Thanks for the help.

How are you so sure the file was actually executed? If it indeed was, I bet there is some sort of LFI (Local File Inclu(de/sion)) vulnerability in your application.

I know the location of the file.

I can type the address directly into my browser complete with the .gif extension and it is being executed as PHP. I don’t understand how the vulnerability can be due to my application as I am accessing the uploaded file directly.

I am relativley confident that the person who uploaded it has not been able to use it as they won’t have been able to find the folder it was uploaded to.

This certainly does not sound great. Your server runs all GIF files through the PHP parser… first thing you need to do is to disable that (probably there’s a .htaccess file doing that).

Secure File Upload (PDF)

Thanks for the link. It’s a very useful document. I have spoken to my webhost and they seem to think that anything that contains .php anywhere in the filename is being interpreted as a php file.

The issue of file uploads in PHP is a difficult one. My program requires that my users can upload image files. Almost every method of detecting file type available in PHP can be fooled one way or another. I always thought that using file extension would be the best idea, since if a script was ever hidden inside an image file then at least the web server would not try to execute the file. It looks like I was wrong.

Thanks for the help and advice.

Just rename the files, for example, use md5_file or sha1_file and use image_type_to_extension done deal. Make sure you don’t have any script that is including the images file.

But using that function you have to have a reliable way of determining what type of file you have. What is the best way to go about doing that?

Either exif_imagetype or [URL=“http://us.php.net/manual/en/function.getimagesize.php”]getimagesize both of which return an IMAGETYPE_XXX constant.

These are function that I don’t like to rely on. It doesn’t seem to difficult to fool either of these functions by inserting some dummy data into the beginning of the file.

This is from the pdf file you linked to earlier:

Most image formats allow a text comment. It is possible to create a perfectly valid image file that contains some PHP code in the comment. When getimagesize() looks at the file, it sees a proper GIF or JPEG image. When the PHP interpreter looks at the file, it sees the executable PHP code inside of some binary garbage. A sample file called crocus.gif can be downloaded together with all the other examples in this article from http://www.scanit.be/uploads/php-fileupload-examples.zip . A file like that can be created in any image editor that supports editing GIF or JPEG comment, for example Gimp.

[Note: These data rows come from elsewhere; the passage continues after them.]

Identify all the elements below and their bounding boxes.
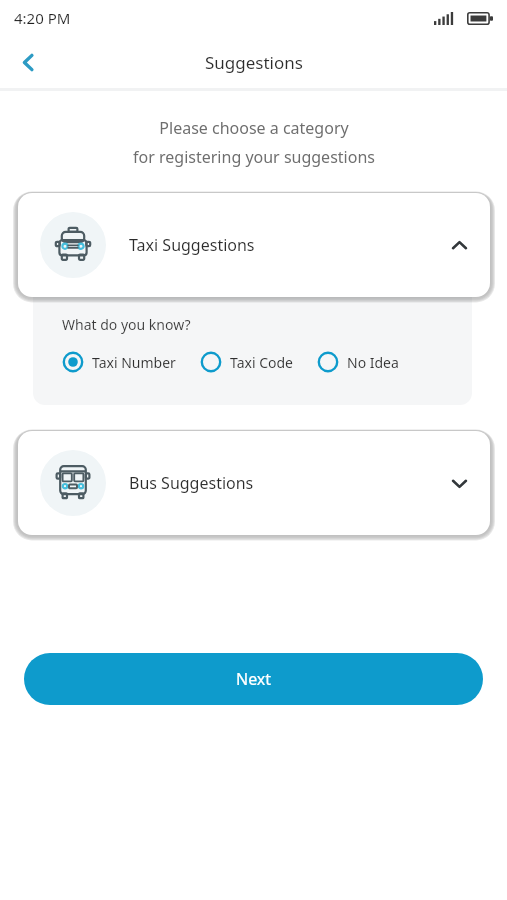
button[interactable]: Taxi Number <box>62 351 176 373</box>
staticText: No Idea <box>347 353 399 372</box>
button[interactable]: Taxi Suggestions <box>18 193 490 297</box>
staticText: Next <box>236 668 272 690</box>
staticText: What do you know? <box>62 315 191 334</box>
staticText: Taxi Number <box>92 353 176 372</box>
staticText: for registering your suggestions <box>133 146 375 168</box>
staticText: Taxi Suggestions <box>129 234 255 256</box>
staticText: 4:20 PM <box>14 8 71 28</box>
button[interactable]: No Idea <box>317 351 399 373</box>
button[interactable]: Taxi Code <box>200 351 293 373</box>
staticText: Bus Suggestions <box>129 472 254 494</box>
button[interactable]: Bus Suggestions <box>18 431 490 535</box>
staticText: Suggestions <box>205 51 303 74</box>
staticText: Please choose a category <box>159 117 349 139</box>
staticText: Taxi Code <box>230 353 293 372</box>
button[interactable]: Next <box>24 653 483 705</box>
button[interactable]: Back <box>6 40 50 84</box>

Correct you can put non-image data in a image file, but the format allows for that. This is why you do not have the web server treat such files as anything but images. (I.e. don’t pass them to PHP.) No matter what method you go with, the extra non-image data is going to go on by the check.

As long as the images are only ever treated as images the extra data they contain will not be a problem.

I wouldn’t bother. PNG, for example, works based on chunks, and you can have all sorts of combination of chunks of different sizes and have yourself a valid PNG file. A certain chunk type is tEX… And that’s not to say that other image formats can’t contain arbitrary text legally either.

As long as you don’t go including or executing random files on your server, you should be fine. Putting files outside a web accessible directory is always a good idea though. It’s possible to accidentally include files dynamically and have them execute, but IDEs these days warn you if a variable touches an include statement.

One thing to watch out, though, is that craptastic IE will read image files as HTML if they contain HTML and you view the image file directly. Easy fix is to force download.